We have all seen AI confidently assert things that are not true. I’ve seen claims that tests have been run, even when they weren’t; bugs that were fixed, even though they weren’t; products that are working, even though they don’t work at all. This is why we can’t just take AI’s word for it. This is why I say that “AI” stands for “automated irresponsibility.”

Testing is really not about quality, it’s about responsibility. What does your “10x” productivity mean, and how do you know?

Filed Under: AI and Testing, Rapid Software Testing Methodology, Test Strategy, Testing Culture

Reader Interactions

Comments

  1. Shailesh Shetty says

    9 February 2026 at 12:29 am

    Using separate AI tools (not by the AI which created the app) to generate standalone automated scripts which can be run and monitored independently by other tools such as Selenium/Playwright.

    To make it even more robust, also provide business relevant testcases to automate that you’d run (based on testers domain experience, exploratory skills).

    All said and done, in some chatbots created by AI, i’ve come to realise that with thorough exploratory testing, you will find scenarios where everyone will agree there is a bug (and it may be intermittent) but not many would know how to fix that bug. And the typical conclusion would be that thats how llms sometimes behave (hallucination), to document it and move forward with an updated disclaimer.

    And that non-deterministic behaviour of such apps is what scares me most about software development future which for most of my career atleast i assumed to a be based on 1s and 0s.

    [James’ Reply: You obviously have experience with this.
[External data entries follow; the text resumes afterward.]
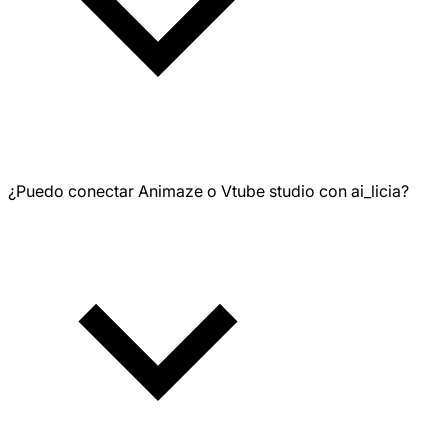
¿Puedo conectar Animaze o Vtube studio con ai_licia?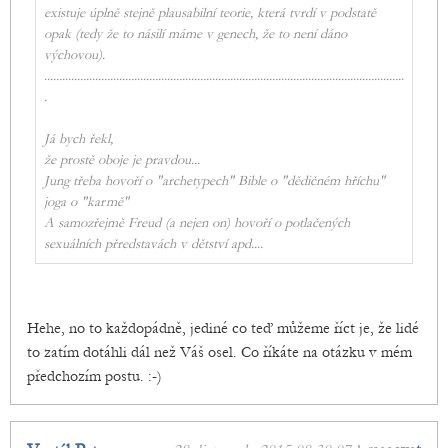
existuje úplně stejně plausabilní teorie, která tvrdí v podstatě
opak (tedy že to násilí máme v genech, že to není dáno
výchovou).
........................................................................................................................
.
Já bych řekl,
že prostě oboje je pravdou...
Jung třeba hovoří o "archetypech" Bible o "dědičném hříchu"
joga o "karmě"
A samozřejmě Freud (a nejen on) hovoří o potlačených
sexuálních přredstavách v dětství apd....
Hehe, no to každopádně, jediné co teď můžeme říct je, že lidé
to zatím dotáhli dál než Váš osel. Co říkáte na otázku v mém
předchozím postu. :-)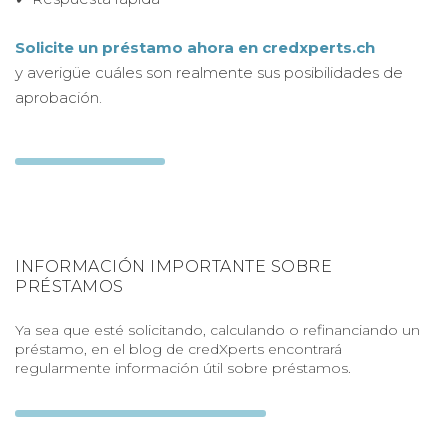
Solicite un préstamo ahora en credxperts.ch
y averigüe cuáles son realmente sus posibilidades de
aprobación.
INFORMACIÓN IMPORTANTE SOBRE
PRÉSTAMOS
Ya sea que esté solicitando, calculando o refinanciando un
préstamo, en el blog de credXperts encontrará
regularmente información útil sobre préstamos.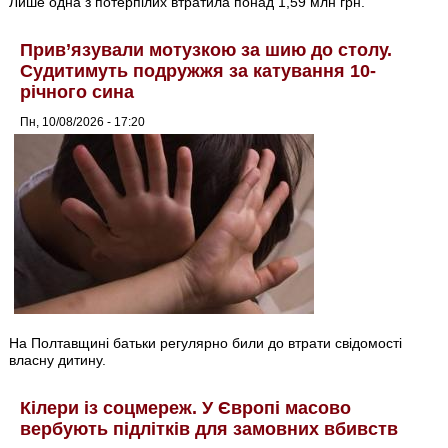
Лише одна з потерпілих втратила понад 1,59 млн грн.
Прив’язували мотузкою за шию до столу.
Судитимуть подружжя за катування 10-
річного сина
Пн, 10/08/2026 - 17:20
На Полтавщині батьки регулярно били до втрати свідомості
власну дитину.
Кілери із соцмереж. У Європі масово
вербують підлітків для замовних вбивств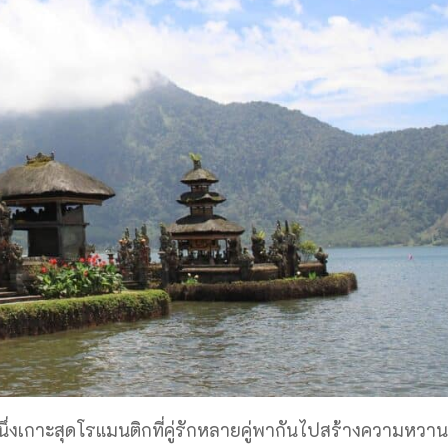
นึ่งเกาะสุดโรแมนติกที่คู่รักหลายคู่พากันไปสร้างความหวาน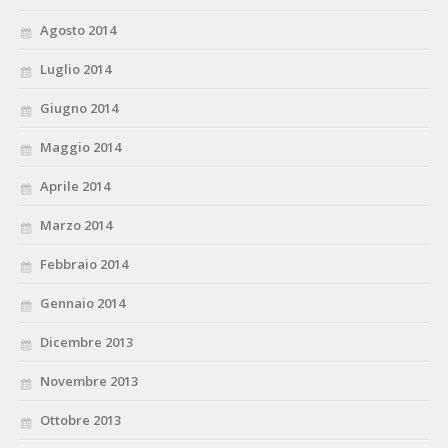
Agosto 2014
Luglio 2014
Giugno 2014
Maggio 2014
Aprile 2014
Marzo 2014
Febbraio 2014
Gennaio 2014
Dicembre 2013
Novembre 2013
Ottobre 2013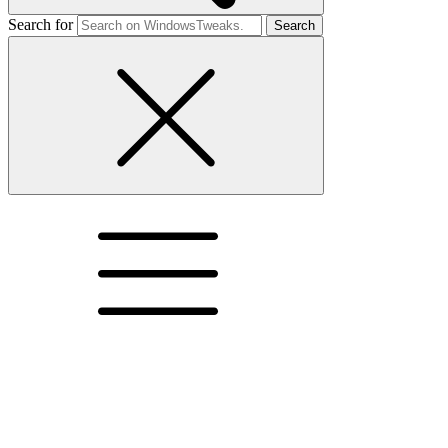
Search for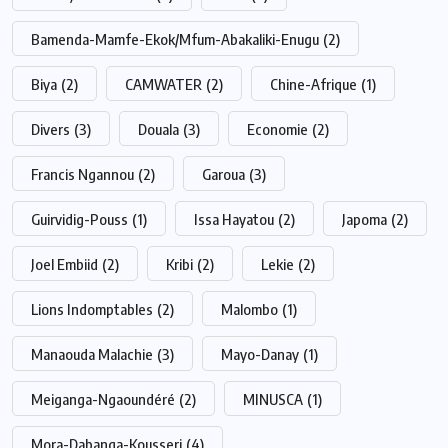
Bamenda-Mamfe-Ekok/Mfum-Abakaliki-Enugu
(2)
Biya
(2)
CAMWATER
(2)
Chine-Afrique
(1)
Divers
(3)
Douala
(3)
Economie
(2)
Francis Ngannou
(2)
Garoua
(3)
Guirvidig-Pouss
(1)
Issa Hayatou
(2)
Japoma
(2)
Joel Embiid
(2)
Kribi
(2)
Lekie
(2)
Lions Indomptables
(2)
Malombo
(1)
Manaouda Malachie
(3)
Mayo-Danay
(1)
Meiganga-Ngaoundéré
(2)
MINUSCA
(1)
Mora-Dabanga-Kousseri
(4)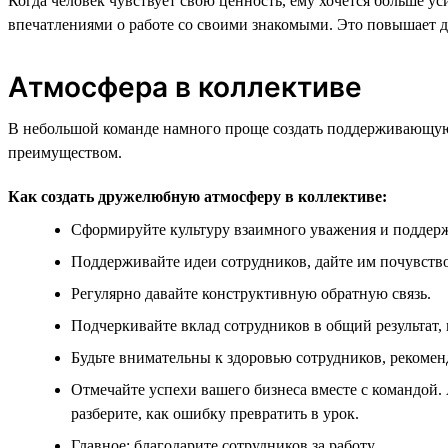
Когда человек чувствует свою ценность, ему хочется больше у
впечатлениями о работе со своими знакомыми. Это повышает д
Атмосфера в коллективе
В небольшой команде намного проще создать поддерживающую 
преимуществом.
Как создать дружелюбную атмосферу в коллективе:
Сформируйте культуру взаимного уважения и поддер
Поддерживайте идеи сотрудников, дайте им почувство
Регулярно давайте конструктивную обратную связь.
Подчеркивайте вклад сотрудников в общий результат,
Будьте внимательны к здоровью сотрудников, рекомен
Отмечайте успехи вашего бизнеса вместе с командой. 
разберите, как ошибку превратить в урок.
Главное: благодарите сотрудников за работу.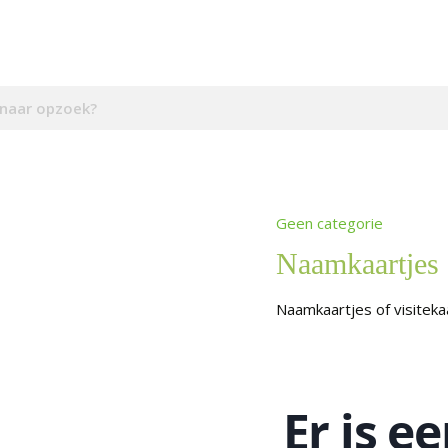
Geen categorie
Naamkaartjes
Naamkaartjes of visiteka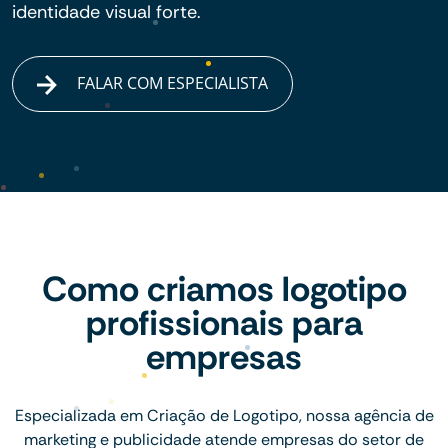
identidade visual forte.
FALAR COM ESPECIALISTA
Como criamos logotipo
profissionais para
empresas
Especializada em Criação de Logotipo, nossa agência de
marketing e publicidade atende empresas do setor de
In fact, I cover these issues in my class.]

    Reply
  2. Greg says

    9 February 2026 at 1:26 am

    It’s a bit depressing, seeing the entire industry repeat the same mistake of 15 years ago with test automation tools: confusing the tool for the work.

    Reply
  3. Kimball Robinson says

    20 February 2026 at 3:40 pm

    Sapient testing, humans in the driver seat, keep your thinking hat on, pay attention to context, assess risk.

    In the online debates, I see arguments about how best to use AI to code. I suggest you consider the possibility that EVERYONE is right – for now. Some CAN code 10x. And nobody will care, in theory. It’s like having a rough-hewn excel sheet that get it done. Those junk systems will talk to the ones done better. We will live in a dual world where everyone is right–given a context. The nice thing about 10x speed is they will accelerate the visible cost of bad code (if indeed it is bad) over time, and it will be a touch easier for companies to understand the real cost of software is in change and maintenance – the reason it’s “soft” and not “hardware” in the first place.

    In fact, as text prediction engines, LLM AI are literally only speculating 100% – pattern-predicting based on context/input.

    Software that is more cookie cutter WILL be faster or 10x. Software that is more complex or original problem solving will take more care. No system is entirely in one domain, and software companies in the former domain … will find a different pricing model.

    Reply
  4. Michael Bolton says

    8 March 2026 at 4:17 am

    It seems to me that a few lines of bad and untested code has the potential to 1000x the loss of thousands of dollars, the demise of a company’s reputation, or the attention of the regulators.